EPA Recognizes Springdale (Pa.) for Protecting Drinking Water

October 28, 2005

The U.S. Environmental Protection Agency has awarded a source water protection award to the Borough of Springdale water department in Allegheny County, Pa., for its efforts to protect drinking water sources.

“The Borough of Springdale water department is receiving this award for taking several proactive measures to help ensure that residents will continue to have access to safe and healthy drinking water,” said Donald S. Welsh, regional administrator for EPA’s mid-Atlantic region. “Drinking water is a finite and precious resource so we applaud the borough’s efforts.”

Actions taken by Springdale, the birthplace of Rachel Carson, include creating a wellhead protection committee that set up a wellhead protection plan. The plan identifies actual and potential sources of contamination to the well field where the borough gets its drinking water.

Springdale also established a student education program and developed brochures and newsletters to teach residents about protecting drinking water sources. The borough has created beneficial partnerships with local industries and businesses, and held household hazardous waste pick-up events. Springdale is also working with neighboring municipalities, Harmar Township and Cheswick Borough to protect their groundwater recharge areas.

“We know that the health of our community depends upon clean drinking water, so we are committed to protecting the sources,” said James Dugan, chairman of the Springdale water plant, and a borough council member.

Springdale learned first-hand about the need to manage and protect their wellhead area from recent history.
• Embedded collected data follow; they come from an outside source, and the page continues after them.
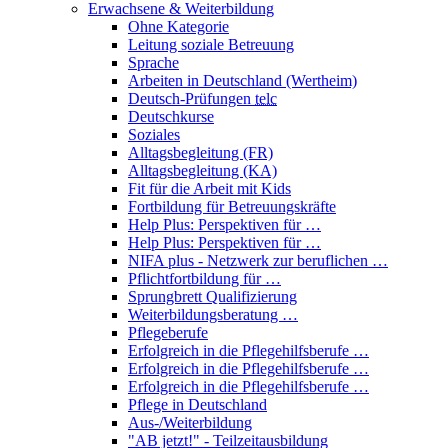
Erwachsene & Weiterbildung
Ohne Kategorie
Leitung soziale Betreuung
Sprache
Arbeiten in Deutschland (Wertheim)
Deutsch-Prüfungen
telc
Deutschkurse
Soziales
Alltagsbegleitung (FR)
Alltagsbegleitung (KA)
Fit für die Arbeit mit Kids
Fortbildung für Betreuungskräfte
Help Plus: Perspektiven für …
Help Plus: Perspektiven für …
NIFA plus - Netzwerk zur beruflichen …
Pflichtfortbildung für …
Sprungbrett Qualifizierung
Weiterbildungsberatung …
Pflegeberufe
Erfolgreich in die Pflegehilfsberufe …
Erfolgreich in die Pflegehilfsberufe …
Erfolgreich in die Pflegehilfsberufe …
Pflege in Deutschland
Aus-/Weiterbildung
"AB jetzt!" - Teilzeitausbildung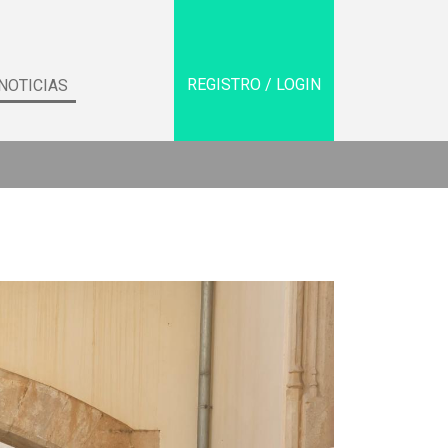
REGISTRO / LOGIN
NOTICIAS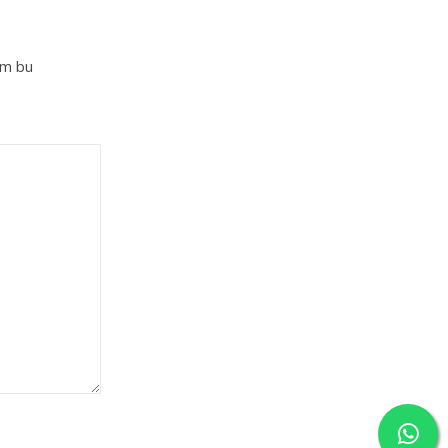
im bu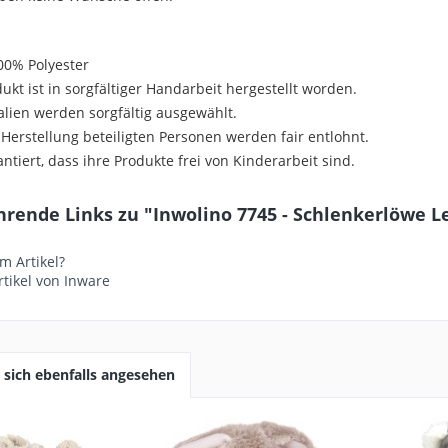
100% Polyester
dukt ist in sorgfältiger Handarbeit hergestellt worden.
ialien werden sorgfältig ausgewählt.
r Herstellung beteiligten Personen werden fair entlohnt.
antiert, dass ihre Produkte frei von Kinderarbeit sind.
rende Links zu "Inwolino 7745 - Schlenkerlöwe Le
m Artikel?
tikel von Inware
sich ebenfalls angesehen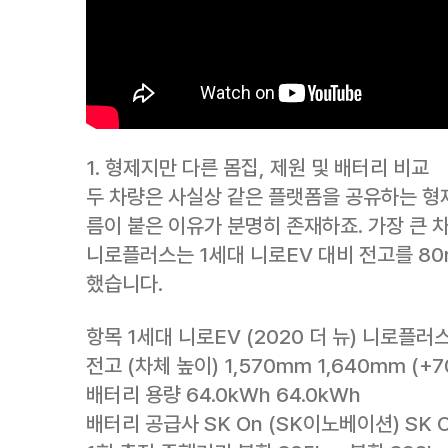
1. 형제지만 다른 몸집, 제원 및 배터리 비교
두 차량은 사실상 같은 플랫폼을 공유하는 형제
름이 붙은 이유가 분명히 존재하죠. 가장 큰 차
니로플러스는 1세대 니로EV 대비 전고를 8
했습니다.
항목 1세대 니로EV (2020 더 뉴) 니로플러스 
전고 (차체 높이) 1,570mm 1,640mm (+
배터리 용량 64.0kWh 64.0kWh
배터리 공급사 SK On (SK이노베이션) SK 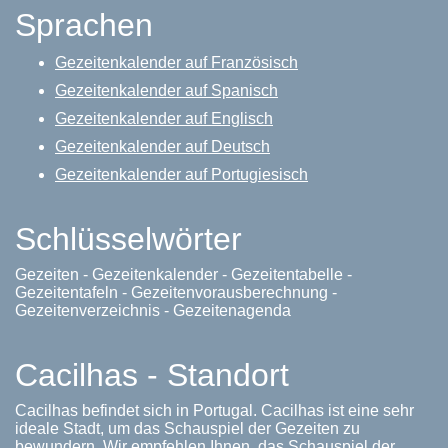
Sprachen
Gezeitenkalender auf Französisch
Gezeitenkalender auf Spanisch
Gezeitenkalender auf Englisch
Gezeitenkalender auf Deutsch
Gezeitenkalender auf Portugiesisch
Schlüsselwörter
Gezeiten - Gezeitenkalender - Gezeitentabelle -
Gezeitentafeln - Gezeitenvorausberechnung -
Gezeitenverzeichnis - Gezeitenagenda
Cacilhas - Standort
Cacilhas befindet sich in Portugal. Cacilhas ist eine sehr
ideale Stadt, um das Schauspiel der Gezeiten zu
bewundern. Wir empfehlen Ihnen, das Schauspiel der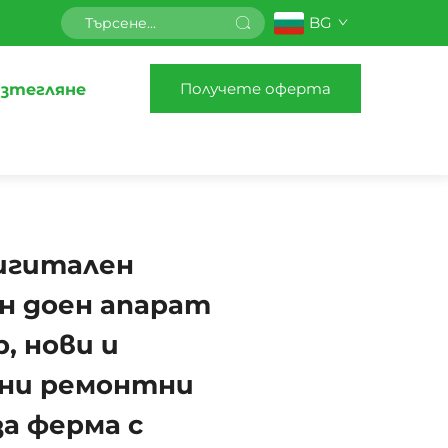
BG
Получете оферта
зтегляне
игитален
н доен апарат
, нови и
ни ремонтни
а ферма с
Runoff from a storm caused a salt storage pile to leach into the ground, which increased the sodium level in the drinking water supply. The community also dealt with impacts of contaminants leaking from an underground storage tank into the ground.

Springdale will be developing three monitoring wells that will be sampled weekly to provide an early warning detection system for water supply wells.

EPA’s source water protection awards encourage communities with public drinking water systems to take steps to protect these sources. The award is open to individuals, and public and private organizations throughout EPA’s mid-Atlantic region, which includes Virginia, Pennsylvania, West Virginia, Delaware, the District of Columbia and Maryland.

Recipients have voluntarily gone beyond what the law requires to protect their communities.

In 1996, the federal Safe Drinking Water Act was amended to give greater protection to millions of Americans who rely on public drinking water systems. By law, all states must develop source water assessments for every public water supply, but it is up to the local authorities to develop plans and measures to protect drinking water sources from contamination.